An obvious focus of millennialist beliefs was the year 1000. Fried argues that Europe broadly awaited the end of the world then, and any extraordinary events, even seasonal changes, were seen as prophetic. For example, it was reported that blood rained for three days in Aquitane in 1027. The Duke of Aquitane immediately informed the king, and the agitated Robert the Pious immediately wrote to Gauzlin of Fleury for clerical advice. Around the turn of the millenium, signs were observed by everyone, from the peasantry to the high aristocracy, to ascertain the time of the end of the world. It has even been argued that these apocalyptic expectations were the cause of an enhanced awareness of sin and thus the extraordinary piety around the 11th century, part of the causation for so many major medieval developments such as the crusades. This was, of course, part of a magical worldview shared by all social strata, and the statement in the Scripture that no one knows the day and the hour of the apocalypse except God surely did little to ease any fears. On the other hand, it should be remembered that this was also a time of intense violence and disorder, in which royal powers in France in particular were too weak to enforce justice: hence local warfare was very prevalent.
It seems, indeed, that apocalyptic fears arise most often in times of rapid change or disorder. Sebeos, writing in Armenia in the 7th century following the early Muslim invasions that both destroyed the Persian Empire and much reduced the power and prestige of the Byzantines quickly defaulted to an apocalyptic conclusion in the face of these events. He sees the Arab invasions as a fulfilment of Daniel’s prophecy: “This fourth, arising from the south is the Kingdom of Ishmael, just as the archangel explained (to Daniel), “The fourth beast, the fourth kingdom, shall arise, which shall be greater than all kingdoms; and it will consume the whole earth”. Furthermore, he concludes: “‘The day of [the Arabs’] destruction is close; the Lord has arrived upon them in readiness”. Turmoil and quick political change were thus something that brought the end of times into the mind of a historian. This was not, however, unique to Armenia, and Byzantine authors of the period also predicted that the End was close at hand. For the Byzantines, the time was one of decline not only in military terms but also economically, and politically the empire saw coups d’etat.

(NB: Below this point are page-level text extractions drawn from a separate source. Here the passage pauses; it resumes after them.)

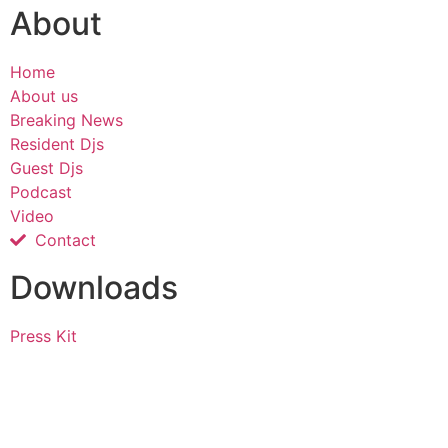
About
Home
About us
Breaking News
Resident Djs
Guest Djs
Podcast
Video
Contact
Downloads
Press Kit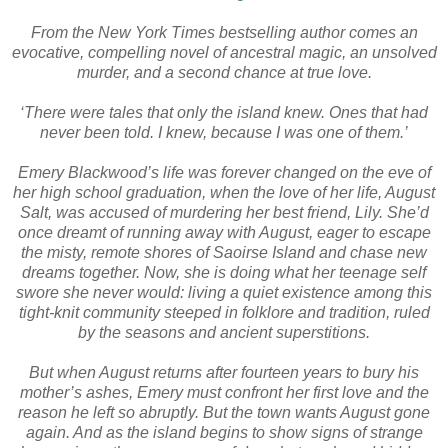
From the New York Times bestselling author comes an
evocative, compelling novel of ancestral magic, an unsolved
murder, and a second chance at true love.
‘There were tales that only the island knew. Ones that had
never been told. I knew, because I was one of them.’
Emery Blackwood’s life was forever changed on the eve of
her high school graduation, when the love of her life, August
Salt, was accused of murdering her best friend, Lily. She’d
once dreamt of running away with August, eager to escape
the misty, remote shores of Saoirse Island and chase new
dreams together. Now, she is doing what her teenage self
swore she never would: living a quiet existence among this
tight-knit community steeped in folklore and tradition, ruled
by the seasons and ancient superstitions.
But when August returns after fourteen years to bury his
mother’s ashes, Emery must confront her first love and the
reason he left so abruptly. But the town wants August gone
again. And as the island begins to show signs of strange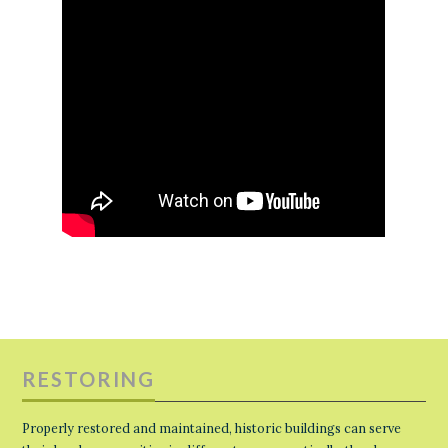
RESTORING
Properly restored and maintained, historic buildings can serve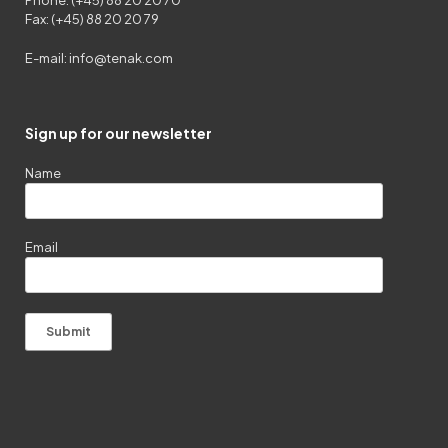
Phone: (+45) 88 20 20 70
Fax: (+45) 88 20 20 79
E-mail:
info@tenak.com
Sign up for our newsletter
Name
Email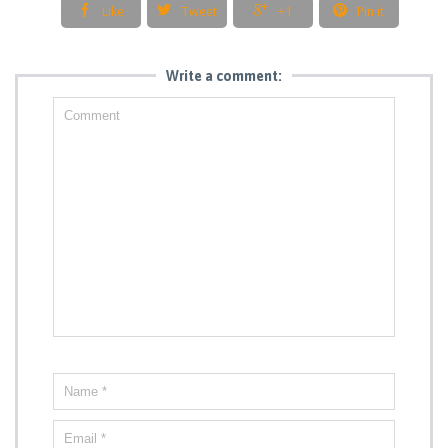




Like
Tweet
+1
Pin it
Write a comment:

Similarly, the Mongols, who invaded much of Eastern Europe and the Middle East in the 13th century, were promptly cast into an apocalyptic role as the tribes of Gog and Magog who too signaled the end of the world. These two occasions of millennialist fears appear to be an attempt to put new circumstances into a familiar framework of a Christian conception of history. If God willed all that happened, it had to be the case that the armies invading Christian lands would have been part of his plan. Historical moments found meaning through the way in which they were linked to divine intentions. Of course, after the situation became more permanent more pragmatic policies were followed: the Latin Christendom, for example, attempted to make alliances with the Mongols to gain influence and territory in the Middle East.
Millennialism around c. 1000 seems to have been more linked to general disorder, the year 1000, and the generally pessimistic Medieval world view: degeneration, after the Classical times or even Charlemagne’s reign, was apparent, and supernatural occurrences such as the rain of blood were further signs that the end was nigh. This is probably also the reason why apocalyptic fears were not as prominent in more prosperous times, or after great military successes. One of the most prominent aspects of an imminent apocalypse was a struggle between Good and Evil, and this could easily explain military conflicts and barbarian invasions that were incomprehensible if not part of “God’s plan” for mankind.